**Directions for this task**
Produce an exact copy of the listing.

**Provided material**

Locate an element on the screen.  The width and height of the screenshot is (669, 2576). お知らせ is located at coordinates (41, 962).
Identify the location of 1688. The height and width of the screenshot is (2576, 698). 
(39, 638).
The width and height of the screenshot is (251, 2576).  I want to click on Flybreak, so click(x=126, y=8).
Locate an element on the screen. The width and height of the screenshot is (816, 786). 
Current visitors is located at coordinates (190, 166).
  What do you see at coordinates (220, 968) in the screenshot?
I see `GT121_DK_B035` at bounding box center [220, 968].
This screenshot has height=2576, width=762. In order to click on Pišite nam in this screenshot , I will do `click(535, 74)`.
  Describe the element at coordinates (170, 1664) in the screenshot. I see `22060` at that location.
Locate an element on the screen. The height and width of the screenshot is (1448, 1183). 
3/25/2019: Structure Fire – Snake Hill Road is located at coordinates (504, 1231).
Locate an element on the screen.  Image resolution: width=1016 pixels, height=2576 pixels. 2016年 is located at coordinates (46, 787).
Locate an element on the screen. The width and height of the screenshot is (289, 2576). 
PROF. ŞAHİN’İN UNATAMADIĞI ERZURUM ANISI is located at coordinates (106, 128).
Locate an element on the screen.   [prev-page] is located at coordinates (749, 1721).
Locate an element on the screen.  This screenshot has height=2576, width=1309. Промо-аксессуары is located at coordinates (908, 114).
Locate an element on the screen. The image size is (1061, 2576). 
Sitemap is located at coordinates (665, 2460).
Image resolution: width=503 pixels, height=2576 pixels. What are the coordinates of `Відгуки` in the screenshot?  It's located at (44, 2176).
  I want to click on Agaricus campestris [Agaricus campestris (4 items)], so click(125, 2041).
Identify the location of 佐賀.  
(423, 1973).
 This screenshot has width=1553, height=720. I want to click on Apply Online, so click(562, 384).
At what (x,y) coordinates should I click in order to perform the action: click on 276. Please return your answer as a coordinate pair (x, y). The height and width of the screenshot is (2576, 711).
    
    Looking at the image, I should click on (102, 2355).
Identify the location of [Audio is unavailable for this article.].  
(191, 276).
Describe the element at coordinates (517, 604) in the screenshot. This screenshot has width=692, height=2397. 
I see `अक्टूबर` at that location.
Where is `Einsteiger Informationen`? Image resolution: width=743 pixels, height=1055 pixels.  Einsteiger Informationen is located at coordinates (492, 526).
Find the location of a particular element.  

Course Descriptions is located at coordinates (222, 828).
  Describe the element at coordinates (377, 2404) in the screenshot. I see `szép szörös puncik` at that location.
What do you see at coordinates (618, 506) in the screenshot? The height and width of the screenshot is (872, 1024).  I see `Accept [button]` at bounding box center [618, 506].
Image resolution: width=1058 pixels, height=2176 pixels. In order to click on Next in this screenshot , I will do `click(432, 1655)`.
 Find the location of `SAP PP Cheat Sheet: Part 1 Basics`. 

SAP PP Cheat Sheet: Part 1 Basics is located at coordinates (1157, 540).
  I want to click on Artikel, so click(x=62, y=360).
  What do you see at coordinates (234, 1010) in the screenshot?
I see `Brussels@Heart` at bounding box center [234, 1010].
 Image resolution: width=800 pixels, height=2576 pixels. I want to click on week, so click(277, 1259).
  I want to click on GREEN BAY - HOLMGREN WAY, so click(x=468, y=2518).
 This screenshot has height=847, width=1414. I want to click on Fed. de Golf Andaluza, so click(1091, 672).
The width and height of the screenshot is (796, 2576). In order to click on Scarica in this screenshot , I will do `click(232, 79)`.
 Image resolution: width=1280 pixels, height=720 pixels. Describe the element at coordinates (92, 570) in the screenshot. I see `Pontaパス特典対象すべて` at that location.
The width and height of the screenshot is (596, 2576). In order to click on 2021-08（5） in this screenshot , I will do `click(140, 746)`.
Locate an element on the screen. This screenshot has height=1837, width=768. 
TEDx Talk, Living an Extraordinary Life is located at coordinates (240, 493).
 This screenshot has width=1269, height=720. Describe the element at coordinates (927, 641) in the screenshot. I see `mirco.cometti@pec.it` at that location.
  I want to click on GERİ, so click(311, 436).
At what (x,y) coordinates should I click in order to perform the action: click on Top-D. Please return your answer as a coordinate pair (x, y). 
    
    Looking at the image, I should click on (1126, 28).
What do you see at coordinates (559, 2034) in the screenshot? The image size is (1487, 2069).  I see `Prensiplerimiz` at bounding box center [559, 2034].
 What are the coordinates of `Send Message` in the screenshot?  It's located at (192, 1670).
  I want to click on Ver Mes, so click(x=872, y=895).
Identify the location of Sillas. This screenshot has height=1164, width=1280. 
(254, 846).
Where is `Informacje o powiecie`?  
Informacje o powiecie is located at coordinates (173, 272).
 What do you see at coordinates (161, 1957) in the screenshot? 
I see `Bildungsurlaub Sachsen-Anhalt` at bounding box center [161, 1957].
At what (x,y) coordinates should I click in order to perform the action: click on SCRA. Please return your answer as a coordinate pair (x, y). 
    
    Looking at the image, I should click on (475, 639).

**Worked solution**
Locate an element on the screen.  The width and height of the screenshot is (669, 2576). お知らせ is located at coordinates (41, 962).
Identify the location of 1688. The height and width of the screenshot is (2576, 698). 
(39, 638).
The width and height of the screenshot is (251, 2576).  I want to click on Flybreak, so click(x=126, y=8).
Locate an element on the screen. The width and height of the screenshot is (816, 786). 
Current visitors is located at coordinates (190, 166).
  What do you see at coordinates (220, 968) in the screenshot?
I see `GT121_DK_B035` at bounding box center [220, 968].
This screenshot has height=2576, width=762. In order to click on Pišite nam in this screenshot , I will do `click(535, 74)`.
  Describe the element at coordinates (170, 1664) in the screenshot. I see `22060` at that location.
Locate an element on the screen. The height and width of the screenshot is (1448, 1183). 
3/25/2019: Structure Fire – Snake Hill Road is located at coordinates (504, 1231).
Locate an element on the screen.  Image resolution: width=1016 pixels, height=2576 pixels. 2016年 is located at coordinates (46, 787).
Locate an element on the screen. The width and height of the screenshot is (289, 2576). 
PROF. ŞAHİN’İN UNATAMADIĞI ERZURUM ANISI is located at coordinates (106, 128).
Locate an element on the screen.   [prev-page] is located at coordinates (749, 1721).
Locate an element on the screen.  This screenshot has height=2576, width=1309. Промо-аксессуары is located at coordinates (908, 114).
Locate an element on the screen. The image size is (1061, 2576). 
Sitemap is located at coordinates (665, 2460).
Image resolution: width=503 pixels, height=2576 pixels. What are the coordinates of `Відгуки` in the screenshot?  It's located at (44, 2176).
  I want to click on Agaricus campestris [Agaricus campestris (4 items)], so click(125, 2041).
Identify the location of 佐賀.  
(423, 1973).
 This screenshot has width=1553, height=720. I want to click on Apply Online, so click(562, 384).
At what (x,y) coordinates should I click in order to perform the action: click on 276. Please return your answer as a coordinate pair (x, y). The height and width of the screenshot is (2576, 711).
    
    Looking at the image, I should click on (102, 2355).
Identify the location of [Audio is unavailable for this article.].  
(191, 276).
Describe the element at coordinates (517, 604) in the screenshot. This screenshot has width=692, height=2397. 
I see `अक्टूबर` at that location.
Where is `Einsteiger Informationen`? Image resolution: width=743 pixels, height=1055 pixels.  Einsteiger Informationen is located at coordinates (492, 526).
Find the location of a particular element.  

Course Descriptions is located at coordinates (222, 828).
  Describe the element at coordinates (377, 2404) in the screenshot. I see `szép szörös puncik` at that location.
What do you see at coordinates (618, 506) in the screenshot? The height and width of the screenshot is (872, 1024).  I see `Accept [button]` at bounding box center [618, 506].
Image resolution: width=1058 pixels, height=2176 pixels. In order to click on Next in this screenshot , I will do `click(432, 1655)`.
 Find the location of `SAP PP Cheat Sheet: Part 1 Basics`. 

SAP PP Cheat Sheet: Part 1 Basics is located at coordinates (1157, 540).
  I want to click on Artikel, so click(x=62, y=360).
  What do you see at coordinates (234, 1010) in the screenshot?
I see `Brussels@Heart` at bounding box center [234, 1010].
 Image resolution: width=800 pixels, height=2576 pixels. I want to click on week, so click(277, 1259).
  I want to click on GREEN BAY - HOLMGREN WAY, so click(x=468, y=2518).
 This screenshot has height=847, width=1414. I want to click on Fed. de Golf Andaluza, so click(1091, 672).
The width and height of the screenshot is (796, 2576). In order to click on Scarica in this screenshot , I will do `click(232, 79)`.
 Image resolution: width=1280 pixels, height=720 pixels. Describe the element at coordinates (92, 570) in the screenshot. I see `Pontaパス特典対象すべて` at that location.
The width and height of the screenshot is (596, 2576). In order to click on 2021-08（5） in this screenshot , I will do `click(140, 746)`.
Locate an element on the screen. This screenshot has height=1837, width=768. 
TEDx Talk, Living an Extraordinary Life is located at coordinates (240, 493).
 This screenshot has width=1269, height=720. Describe the element at coordinates (927, 641) in the screenshot. I see `mirco.cometti@pec.it` at that location.
  I want to click on GERİ, so click(311, 436).
At what (x,y) coordinates should I click in order to perform the action: click on Top-D. Please return your answer as a coordinate pair (x, y). 
    
    Looking at the image, I should click on (1126, 28).
What do you see at coordinates (559, 2034) in the screenshot? The image size is (1487, 2069).  I see `Prensiplerimiz` at bounding box center [559, 2034].
 What are the coordinates of `Send Message` in the screenshot?  It's located at (192, 1670).
  I want to click on Ver Mes, so click(x=872, y=895).
Identify the location of Sillas. This screenshot has height=1164, width=1280. 
(254, 846).
Where is `Informacje o powiecie`?  
Informacje o powiecie is located at coordinates (173, 272).
 What do you see at coordinates (161, 1957) in the screenshot? 
I see `Bildungsurlaub Sachsen-Anhalt` at bounding box center [161, 1957].
At what (x,y) coordinates should I click in order to perform the action: click on SCRA. Please return your answer as a coordinate pair (x, y). 
    
    Looking at the image, I should click on (475, 639).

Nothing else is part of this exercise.